CA Toulouse, 3e ch., 10 juillet 2024, n° 23/02259

TOULOUSE

Arrêt

Confirmation

PARTIES

Demandeur :

Adaming Conseil (SAS)

Défendeur :

Primopierre (Sté)

COMPOSITION DE LA JURIDICTION

Président :

Mme Ferreira

Conseillers :

M. Vet, M. Balista

Avocats :

Me Boillot, Me Suissa, Me Dalmayrac, Me Orso

TGI Toulouse, du 25 avr. 2023, n° 22/021…

25 avril 2023

EXPOSE DES FAITS

La société Adaming Conseil est une société spécialisée dans le conseil en systèmes et logiciels informatiques ainsi que dans la formation pour adultes.

Basée à [Localité 6], cette société a décidé en 2019 d'étendre en Occitanie son activité de formation.

Par acte sous seing privé en date du 15 avril 2019, la SCI Primopierre a consenti un bail commercial avec effet à partir du 1er juillet 2019 au profit de la société Adaming Conseil pour des locaux à usage de bureaux et des emplacements de parking situés dans un ensemble immobilier dénommé 'Golf Park' situé [Adresse 5] à [Localité 7].

Les loyers demeurant impayés, la société Sefal Property, administrateur des biens de la société Primopierre, a mis en demeure le 18 mars 2022 la société Adaming Conseil de procéder au règlement des arriérés.

Le 30 juin 2022, la société Adaming Conseil a donné congé, lequel a été refusé par la société Primopierre qui a continué à solliciter le règlement des loyers.

Par acte d'huissier en date du 10 décembre 2022, la SCI Primopierre a fait assigner la société Adaming Conseil devant le président du tribunal judiciaire de Toulouse, statuant en matière de référé, afin qu'elle soit condamnée à lui payer, notamment, les loyers impayés et charges assortis des intérêts conventionnels.

Par acte d'huissier en date du 25 janvier 2023, dénoncée le 30 janvier 2023, la société Primopierre a fait diligenter une saisie conservatoire sur les comptes bancaires de la société Adaming Conseil, laquelle s'est révélée fructueuse.

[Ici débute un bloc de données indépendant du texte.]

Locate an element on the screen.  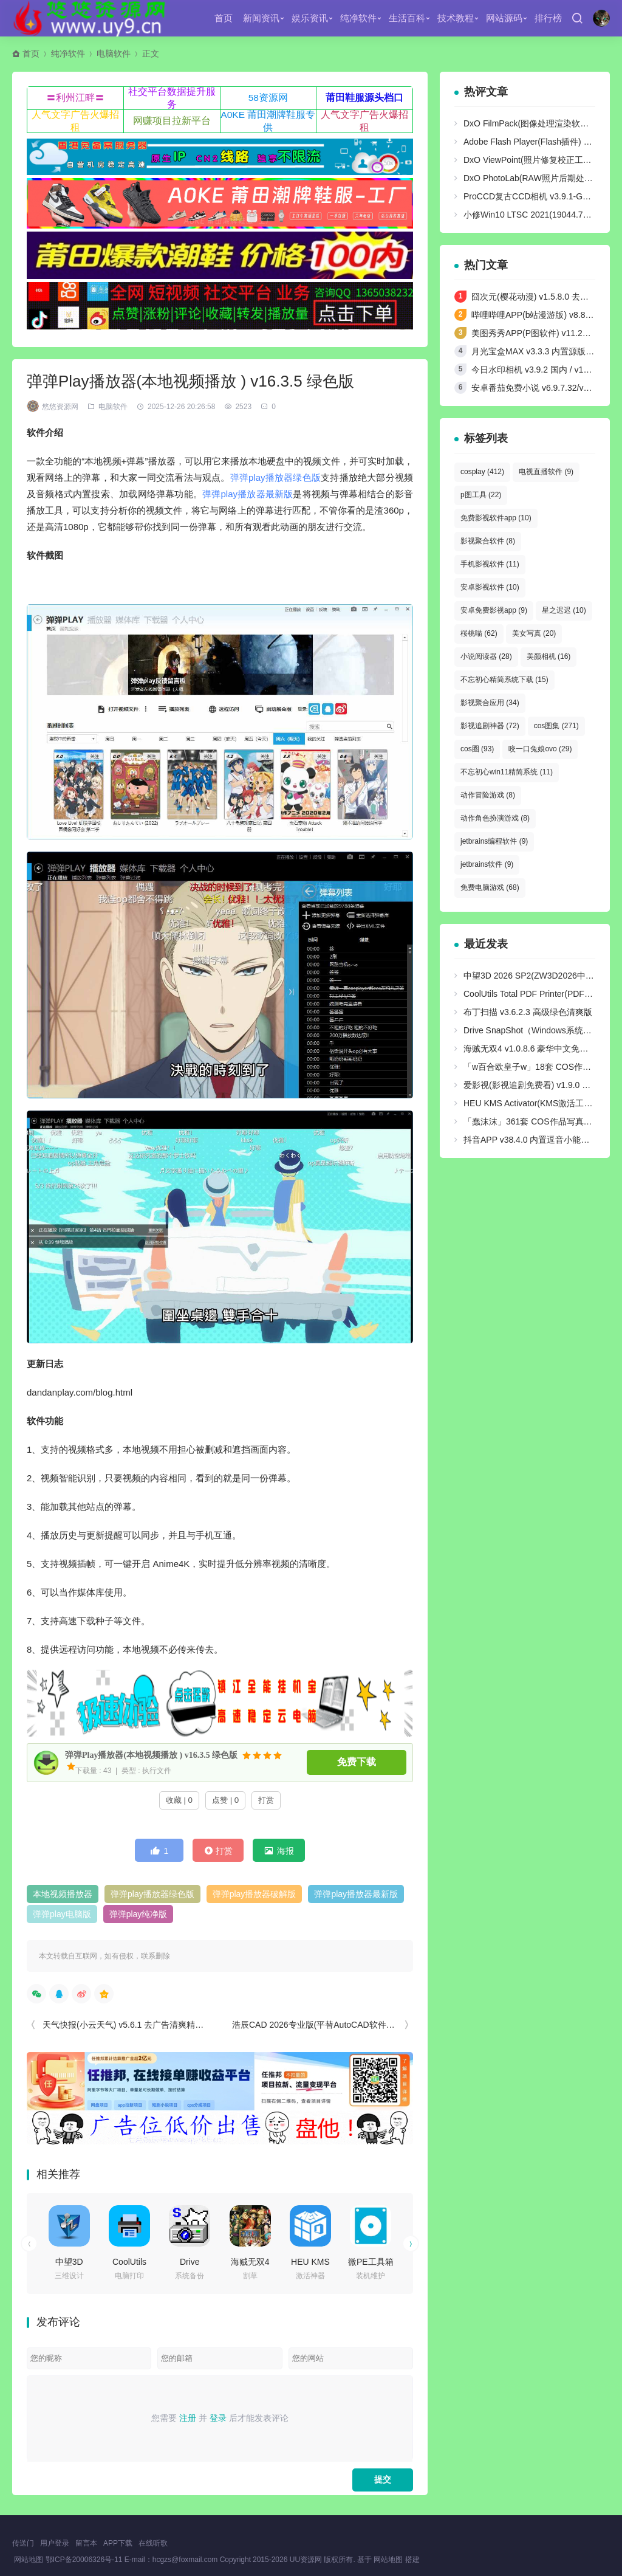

Par ordonnance de référé contradictoire en date du 25 avril 2023, au visa de l'article 835 du code de procédure civile et de l'article 1343-5 du code civil, le juge des référés du tribunal judiciaire de Toulouse, constatant que la durée du bail de 6 ans était ferme et incompressible, a:

- condamné la société Adaming Conseil à régler à la SCI Primopierre la somme provisionnelle de 174.744,83 euros majorée des intérêts au taux légal :

* à compter du 1er juin 2022 au 22 août 2022 sur la somme de 70.324,48 euros,

* à compter du 22 août 2022 juqu'à la date de l'assignation sur la somme de 99.172,32 euros,

* à compter de la date de l'assignation et jusqu'à parfait paiement sur la somme de 174.744,83 euros,

- débouté la société Adaming conseil de sa demande de délais de paiement,

- condamné la société Adaming Conseil à payer à la SCI Primopierre la somme de 1.500 euros sur le fondement de l'article 700 du code de procédure civile,

- condamné la société Adaming Conseil aux dépens.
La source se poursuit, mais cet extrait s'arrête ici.